Ceramics with the perovskite structure are candidates for nuclear applications, including inert matrix fuels for the next generation of nuclear fission reactors and superconducting magnets for fusion. The key effects in next generation fission reactors are radiation damage, gas bubble formation and transmutation. These factors are difficult to predict at high burn ups, therefore model systems are studied for damage resistance and the effects of He bubble formation, predominantly to test existing models of damage accumulation and recovery. In this seminar I will discuss radiation damage accumulation and recovery mechanisms in ceramic materials and present recent results from the LaFe1-xAlxO3 system. This model system allows investigation of the effect of radiation damage and He bubble formation as a function of composition, whilst maintaining the perovskite structure across the compositional range. Radiation damage was induced in these materials by energetic Au ion implantation, and He bubble formation was observed using in-situ He ion implantation, within a Transmission Electron Microscope. Au ion implantation results in the formation of a 1μm thick damaged region extending from the surface. In order to examine only this surface damaged region, and determine radiation-induced structural modifications, the samples were examined by Grazing Incidence X-ray diffraction.
Dr Amy Gandy is a postdoctoral research associate in the Department of Materials Science and Engineering at the University of Sheffield, in the UK. She is currently working in the Immobilisation Science Laboratory (ISL) with Dr Karl Whittle, where she is developing perovskite related ceramic materials for Gen-IV fission technologies and Li-ceramics relevant to fusion.

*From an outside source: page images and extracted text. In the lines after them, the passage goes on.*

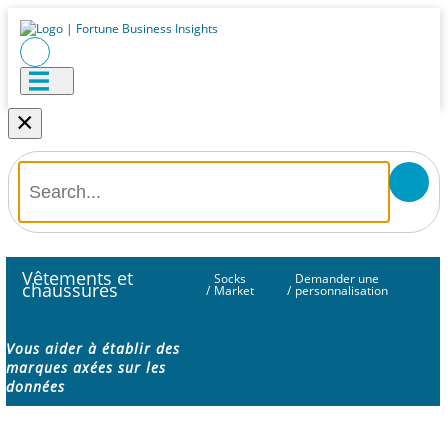
×
Vêtements et
Socks
Demander une
chaussures
/
Market
/
personnalisation
Vous aider à établir des
marques axées sur les
données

Amy completed her Joint PhD at the University of Salford and the University of Poitiers, France, in 2009 for which she used transmission electron microscopy (TEM) to understand ion beam implantation induced defect formation and interactions during thermal annealing in crystalline and amorphous silicon, relevant to the semiconductor industry. Amy stayed in this research area whilst undertaking a postdoctoral position at the University of Manchester (2009-2011). Amy graduated from The University of Salford in 2003 with a First Class MPhys (Hons) degree in Physics and Space Technology.